Exercise requirements —
Apart from the pictures, reproduce the data below exactly as it stands.

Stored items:

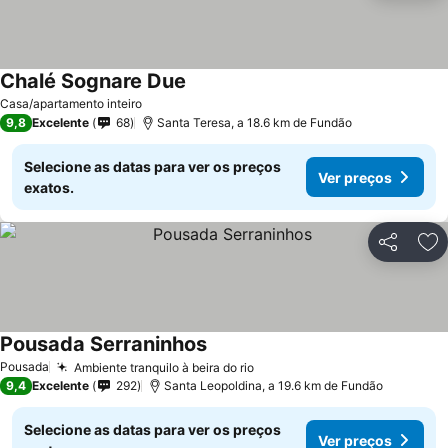
Chalé Sognare Due
Ver preços
Casa/apartamento inteiro
9,8
Excelente
68
Santa Teresa, a 18.6 km de Fundão
Selecione as datas para ver os preços
Ver preços
exatos.
Partilhar
Ad
Pousada Serraninhos
Ver preços
Pousada
Ambiente tranquilo à beira do rio
Ver preços
9,4
Excelente
292
Santa Leopoldina, a 19.6 km de Fundão
Selecione as datas para ver os preços
Ver preços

Solution to the problem —
Chalé Sognare Due
Ver preços
Casa/apartamento inteiro
9,8
Excelente
68
Santa Teresa, a 18.6 km de Fundão
Selecione as datas para ver os preços
Ver preços
exatos.
Partilhar
Ad
Pousada Serraninhos
Ver preços
Pousada
Ambiente tranquilo à beira do rio
Ver preços
9,4
Excelente
292
Santa Leopoldina, a 19.6 km de Fundão
Selecione as datas para ver os preços
Ver preços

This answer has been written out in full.